Cabbages, the alimentary reputation of which dates from the remotest times, were already of several kinds, most of which have descended to us; amongst them may be mentioned the apple-headed, the Roman, the white, the common white head, the Easter cabbage, &c.; but the one held in the highest estimation was the famous cabbage of Senlis, whose leaves, says an ancient author, when opened, exhaled a smell more agreeable than musk or amber. This species no doubt fell into disuse when the plan of employing aromatic herbs in cooking, which was so much in repute by our ancestors, was abandoned.

[Fig. 79.]--Coat-of-arms of the Grain-measurers of Ghent, on their Ceremonial Banner, dated 1568.

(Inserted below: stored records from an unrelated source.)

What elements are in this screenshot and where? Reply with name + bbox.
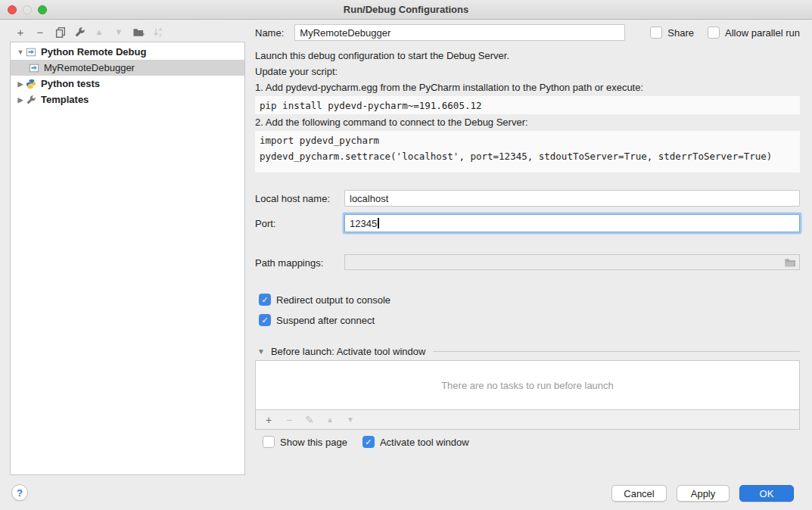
section-expanded-arrow-icon[interactable]: ▼ bbox=[257, 347, 265, 356]
local-host-name-label: Local host name: bbox=[255, 193, 330, 204]
tasks-toolbar: + − ✎ ▲ ▼ bbox=[255, 410, 800, 430]
checkbox-box[interactable]: ✓ bbox=[259, 314, 271, 326]
port-label: Port: bbox=[255, 218, 275, 229]
checkbox-box[interactable] bbox=[708, 26, 720, 39]
before-launch-title: Before launch: Activate tool window bbox=[271, 346, 426, 357]
tree-item-label: MyRemoteDebugger bbox=[44, 62, 135, 73]
sort-configurations-icon[interactable]: az bbox=[152, 26, 164, 38]
suspend-after-connect-checkbox[interactable]: ✓ Suspend after connect bbox=[259, 314, 375, 326]
instruction-step-2: 2. Add the following command to connect … bbox=[255, 117, 528, 128]
svg-text:z: z bbox=[158, 32, 161, 37]
svg-text:a: a bbox=[158, 26, 161, 32]
pip-install-code: pip install pydevd-pycharm~=191.6605.12 bbox=[255, 96, 800, 114]
empty-tasks-text: There are no tasks to run before launch bbox=[441, 380, 614, 391]
suspend-after-connect-label: Suspend after connect bbox=[276, 315, 375, 326]
redirect-output-label: Redirect output to console bbox=[276, 294, 390, 306]
configurations-toolbar: + − ▲ ▼ az bbox=[14, 25, 164, 39]
checkmark-icon: ✓ bbox=[261, 316, 268, 325]
name-input[interactable] bbox=[294, 24, 625, 41]
name-row: Name: Share Allow parallel run bbox=[255, 24, 800, 41]
settrace-code-line-1: import pydevd_pycharm bbox=[260, 132, 795, 148]
activate-tool-window-checkbox[interactable]: ✓ Activate tool window bbox=[362, 436, 469, 448]
remove-configuration-icon[interactable]: − bbox=[34, 26, 46, 38]
name-label: Name: bbox=[255, 27, 284, 39]
checkbox-box[interactable] bbox=[263, 436, 275, 448]
checkmark-icon: ✓ bbox=[365, 438, 372, 446]
port-value: 12345 bbox=[350, 218, 377, 229]
local-host-name-input[interactable] bbox=[344, 190, 800, 207]
before-launch-task-list[interactable]: There are no tasks to run before launch bbox=[255, 360, 800, 410]
share-label: Share bbox=[667, 27, 694, 39]
zoom-window-button[interactable] bbox=[38, 5, 47, 14]
settrace-code-line-2: pydevd_pycharm.settrace('localhost', por… bbox=[260, 148, 795, 164]
window-title: Run/Debug Configurations bbox=[344, 4, 468, 15]
checkbox-box[interactable] bbox=[650, 26, 662, 39]
close-window-button[interactable] bbox=[8, 5, 17, 14]
browse-folder-icon[interactable] bbox=[784, 257, 796, 268]
new-folder-icon[interactable] bbox=[132, 26, 145, 38]
before-launch-header[interactable]: ▼ Before launch: Activate tool window bbox=[257, 345, 800, 357]
templates-wrench-icon bbox=[26, 94, 37, 105]
footer-options: Show this page ✓ Activate tool window bbox=[263, 436, 469, 448]
tree-item-label: Templates bbox=[41, 94, 89, 105]
tree-item-python-tests[interactable]: ▶ Python tests bbox=[11, 76, 244, 92]
instruction-step-1: 1. Add pydevd-pycharm.egg from the PyCha… bbox=[255, 82, 643, 93]
allow-parallel-run-label: Allow parallel run bbox=[725, 27, 800, 39]
tree-item-label: Python Remote Debug bbox=[41, 46, 146, 58]
edit-templates-wrench-icon[interactable] bbox=[73, 26, 86, 38]
python-icon bbox=[26, 78, 37, 89]
cancel-button[interactable]: Cancel bbox=[611, 485, 667, 502]
tree-item-myremotedebugger[interactable]: MyRemoteDebugger bbox=[11, 60, 244, 76]
configurations-tree: ▼ Python Remote Debug MyRemoteDebugger ▶… bbox=[10, 42, 245, 475]
move-task-up-icon[interactable]: ▲ bbox=[324, 414, 336, 426]
section-divider bbox=[433, 351, 800, 352]
minimize-window-button[interactable] bbox=[23, 5, 32, 14]
move-down-icon[interactable]: ▼ bbox=[113, 26, 125, 38]
settrace-code-block: import pydevd_pycharm pydevd_pycharm.set… bbox=[255, 131, 800, 173]
apply-button-label: Apply bbox=[691, 488, 716, 499]
path-mappings-input[interactable] bbox=[344, 254, 800, 270]
expanded-arrow-icon[interactable]: ▼ bbox=[15, 48, 26, 56]
port-input[interactable]: 12345 bbox=[344, 214, 800, 232]
help-icon: ? bbox=[17, 487, 23, 499]
redirect-output-checkbox[interactable]: ✓ Redirect output to console bbox=[259, 294, 390, 306]
window-controls bbox=[8, 5, 47, 14]
tree-item-python-remote-debug[interactable]: ▼ Python Remote Debug bbox=[11, 44, 244, 60]
collapsed-arrow-icon[interactable]: ▶ bbox=[15, 96, 26, 104]
help-button[interactable]: ? bbox=[11, 484, 28, 501]
tree-item-label: Python tests bbox=[41, 78, 100, 89]
allow-parallel-run-checkbox[interactable]: Allow parallel run bbox=[708, 26, 800, 39]
cancel-button-label: Cancel bbox=[624, 488, 654, 499]
add-task-icon[interactable]: + bbox=[263, 414, 275, 426]
share-checkbox[interactable]: Share bbox=[650, 26, 694, 39]
text-caret bbox=[378, 218, 379, 229]
title-bar: Run/Debug Configurations bbox=[0, 0, 812, 20]
activate-tool-window-label: Activate tool window bbox=[380, 437, 469, 448]
checkmark-icon: ✓ bbox=[261, 296, 268, 304]
copy-configuration-icon[interactable] bbox=[54, 26, 66, 38]
remote-debug-config-icon bbox=[26, 46, 37, 58]
apply-button[interactable]: Apply bbox=[677, 485, 730, 502]
show-this-page-checkbox[interactable]: Show this page bbox=[263, 436, 347, 448]
path-mappings-label: Path mappings: bbox=[255, 257, 323, 269]
instruction-line-2: Update your script: bbox=[255, 66, 338, 77]
checkbox-box[interactable]: ✓ bbox=[362, 436, 375, 448]
instruction-line-1: Launch this debug configuration to start… bbox=[255, 50, 509, 61]
move-up-icon[interactable]: ▲ bbox=[93, 26, 105, 38]
collapsed-arrow-icon[interactable]: ▶ bbox=[15, 80, 26, 88]
remote-debug-config-icon bbox=[29, 62, 40, 73]
add-configuration-icon[interactable]: + bbox=[14, 26, 26, 38]
move-task-down-icon[interactable]: ▼ bbox=[344, 414, 356, 426]
show-this-page-label: Show this page bbox=[280, 437, 347, 448]
checkbox-box[interactable]: ✓ bbox=[259, 294, 271, 306]
ok-button[interactable]: OK bbox=[739, 485, 794, 502]
edit-task-icon[interactable]: ✎ bbox=[303, 414, 316, 426]
ok-button-label: OK bbox=[760, 488, 774, 499]
tree-item-templates[interactable]: ▶ Templates bbox=[11, 92, 244, 107]
remove-task-icon[interactable]: − bbox=[283, 414, 295, 426]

By a strange coincidence, at the same period as marjoram, carraway seed, sweet basil, coriander, lavender, and rosemary were used to add their pungent flavour to sauces and hashes, on the same tables might be found herbs of the coldest and most insipid kinds, such as mallows, some kinds of mosses, &c.

Cucumber, though rather in request, was supposed to be an unwholesome vegetable, because it was said that the inhabitants of Forez, who ate much of it, were subject to periodical fevers, which might really have been caused by noxious emanation from the ponds with which that country abounded. Lentils, now considered so wholesome, were also long looked upon as a doubtful vegetable; according to Liébault, they were difficult to digest and otherwise injurious; they inflamed the inside, affected the sight, and brought on the nightmare, &c. On the other hand, small fresh beans, especially those sold at Landit fair, were used in the most delicate repasts; peas passed as a royal dish in the sixteenth century, when the custom was to eat them with salt pork.

Turnips were also most esteemed by the Parisians. "This vegetable is to them," says Charles Estienne, "what large radishes are to the Limousins." The best were supposed to come from Maisons, Vaugirard, and Aubervilliers. Lastly, there were four kinds of lettuces grown in France, according to Liébault, in 1574: the small, the common, the curled, and the Roman: the seed of the last-named was sent to France by François Rabelais when he was in Rome with Cardinal du Bellay in 1537; and the salad made from it consequently received the name of Roman salad, which it has ever since retained. In fact, our ancestors much appreciated salads, for there was not a banquet without at least three or four different kinds.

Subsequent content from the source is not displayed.